Cervical cancer is a prevalent gynecological malignancy in China that poses a significant threat to women's health [1]. For patients with stage IIB-IVA primary cervical cancer, radical chemoradiotherapy is the treatment of choice [2]. Still, the risk of recurrence after treatment is high, with a median recurrence time of 7–36 months, a recurrence rate between 8–26%, pelvic recurrence in 14–57% of patients and distant or multiple sites in 15–61% of patients [8]. For patients with stage IIB-IVA after radical radiotherapy, the 3-year PFS rate was 74.4% (95% CI, 68.0%-79.8%) [3], and the 5-year overall survival rate was approximately 70% [2]. A recent study found that patients with cervical cancer who underwent radical radiotherapy for stage IB1-IIIB had a local PFS rate of 70%-80% at two years [9]. Unfortunately, there is no standard treatment for recurrent cervical cancer and the prognosis is poor [10]. These studies suggest that while radical radiotherapy can help control cervical cancer, it is not always effective in preventing pelvic recurrence, which is a significant factor in treatment failure.

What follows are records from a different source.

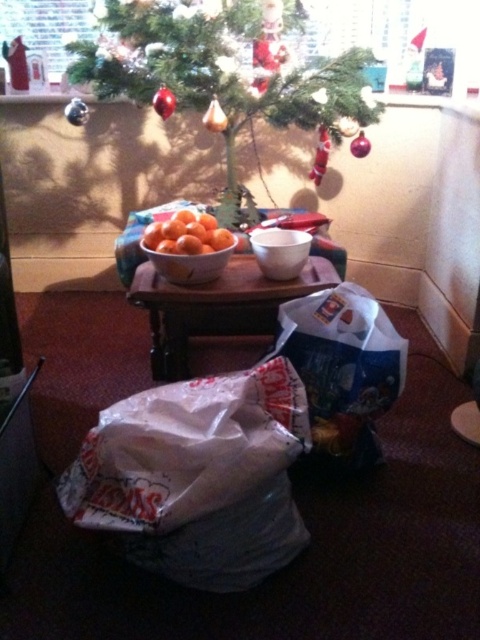 Question: Does wooden table at center appear on the right side of orange matte/orange at center?

Choices:
 (A) yes
 (B) no

Answer: (A)

Question: Can you confirm if wooden table at center is smaller than orange matte bowl at center?

Choices:
 (A) yes
 (B) no

Answer: (B)

Question: Which point is farther to the camera?

Choices:
 (A) wooden table at center
 (B) green textured christmas tree at center
 (C) orange matte bowl at center
 (D) orange matte/orange at center

Answer: (B)

Question: Which of the following is the closest to the observer?

Choices:
 (A) (167, 58)
 (B) (179, 244)
 (C) (205, 304)

Answer: (B)

Question: Can you confirm if green textured christmas tree at center is bigger than orange matte/orange at center?

Choices:
 (A) yes
 (B) no

Answer: (A)

Question: Estimate the real-world distances between objects in this image. Which object is closer to the green textured christmas tree at center?

Choices:
 (A) orange matte/orange at center
 (B) wooden table at center
 (C) orange matte bowl at center

Answer: (B)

Numerous studies indicate that the presence of LNM and parametrial infiltration are significant factors that affect the prognosis of cervical cancer. In a retrospective analysis conducted by McComas et al., it was found that LNM negatively affected survival (IIIC1 Hazard Ratio [HR] = 2.0, p < 0.001, IIIC2 HR = 3.9, p < 0.001) [11].In a study conducted by Wang et al., 1433 patients with cervical cancer who underwent radical radiotherapy were reviewed. The study found that the 3-year disease-free survival (DFS) for patients with local LNM was 58.0%, while the DFS for patients without LNM was 81.8% [12]. The prognosis of cervical cancer patients is not solely determined by the presence or absence of lymph node metastases, but also by the number and size of the metastases [13, 14]. PET/CT is currently the most accurate test available for detecting metastatic lymph nodes with noperable people, however, it has limitations. In one of the most recent collaborative studies, the sensitivity, specificity, positive predictive value, and negative predictive value of PET/CT were 33.3%, 94.2%, 53.8%, and 87.5%, respectively, for the detection of microscopic lymph node metastases [15]. To reduce the risk of lymphatic metastases, increasing the dose of irradiation to the area of positive lymph node drainage may be necessary. The degree of parametrial infiltration also has significant prognostic significance. In their study, Wright et al. utilized data from the US National Cancer Database to analyze the 5-year overall survival rates of patients with stage IIIA (40.7%), IIIB (41.4%), IIIC1 (60.8%), and IIIC2 (37.5%). Their findings indicated that patients with stage IIIC1 had a significantly better prognosis compared to those with stage IIIA and IIB [16]. Grigsby et al. reported that the 5-year PFS rates were 52%, 63%, and 36% for stage IIIB, IIIC1, and IIIC2, respectively. Notably, patients with stage IIIC1 had a better prognosis than those with stage IIIB [17]. The findings indicate that the new staging system contradicts the previously held principle that higher stage indicates worse prognosis. The presence of a large localised tumour (stage IIIB) may have more clinical relevance to prognosis than lymph node metastases. These results provide theoretical support for using IMRT-SIB to parametrial areas and positive lymph node drainage.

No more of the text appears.